• Assigned task: Please write out every record exactly, but keep any images out of it.

[Entries taken from a collection]
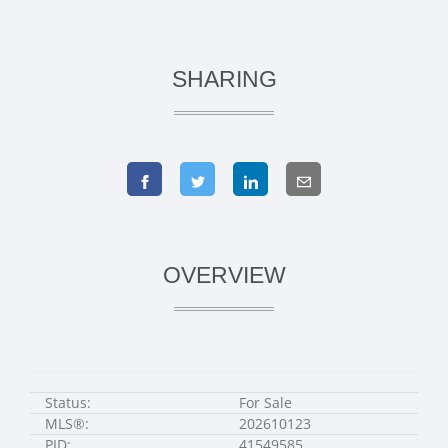
SHARING
OVERVIEW
Status:
For Sale
MLS®:
202610123
PID:
41549585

• Response:
SHARING
OVERVIEW
Status:
For Sale
MLS®:
202610123
PID:
41549585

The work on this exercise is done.